Cardiac, Neuroscience ICUs explore policy of open visitation
The Cardiac Intensive Care and Neuroscience Intensive Care Units are serving as prototypes of a new open visitation policy at Vanderbilt University Medical Center.
Since September, both units on the fifth floor of VUH have allowed family members to spend the night in patients' rooms.
The change was a long time coming, said Terrell Smith, director of Patient/Family Centered Care at VUH and Clinics. Smith moved to the adult hospital from the Monroe Carell Jr. Children's Hospital at Vanderbilt, where family members were allowed to sleep at the bedsides of pediatric patients.
This was not the case in VUH.
“If you are in an intensive care unit, this is absolutely one of the scariest times of your life and it doesn't matter how old you are,” she said. “To think you have a natural support system to give you strength and encouragement through a huge crisis … it's part of healing too.”
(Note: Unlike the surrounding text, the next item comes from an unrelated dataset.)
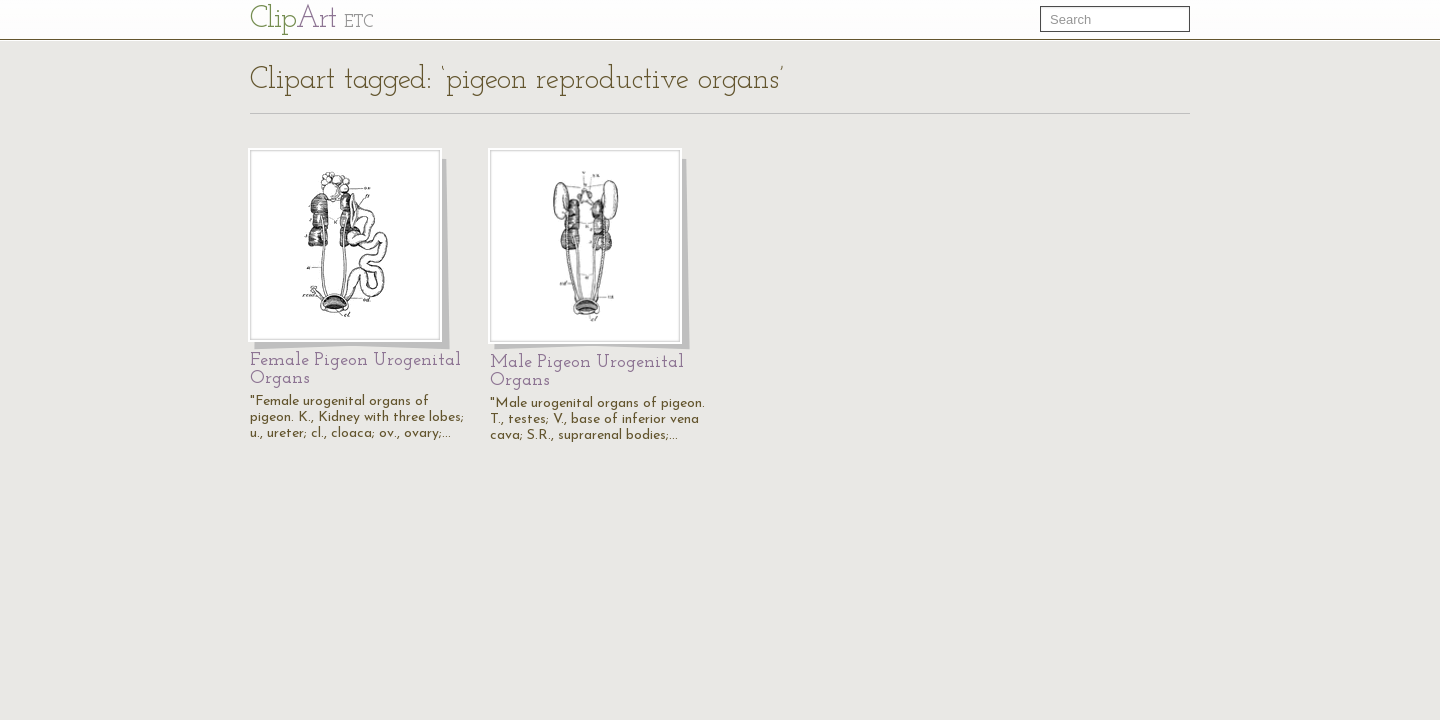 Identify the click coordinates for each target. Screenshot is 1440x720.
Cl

With that information in hand, the hospital decided to test the concept. It is one that has been welcomed by medical staff, patients and families.
“Nationwide, as well as at Vanderbilt, visitation in adult ICUs has been limited,” said Susan Thurman, former nurse manager of 5N, cardiovascular intensive care. “At Vanderbilt, every ICU made its own rules. In some areas visitation was for 15 minutes, while in others it was 30 minutes at a time, but none of us allowed 24-hour stays.
The new visitation rules allow for up to two visitors in a room at a time and one family member is invited to stay overnight as long as the patient is agreeable.
VUH plans to introduce open visitation in a tailored format to every unit.
Clinical experts Jay Morrison, clinical educator, CVICU, and James Barnett, R.N., clinical educator, Neuroscience ICU, led the transition efforts for the units.